What to produce
In the records below, find the line containing "DER/FJ et Wave renforcent leur partenariat"; copy exactly that line and all lines after it to the end, and nothing else.

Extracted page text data
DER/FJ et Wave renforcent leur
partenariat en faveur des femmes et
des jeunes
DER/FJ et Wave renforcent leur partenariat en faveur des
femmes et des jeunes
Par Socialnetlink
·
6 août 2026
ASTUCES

Written reply
DER/FJ et Wave renforcent leur partenariat en faveur des
femmes et des jeunes
Par Socialnetlink
·
6 août 2026
ASTUCES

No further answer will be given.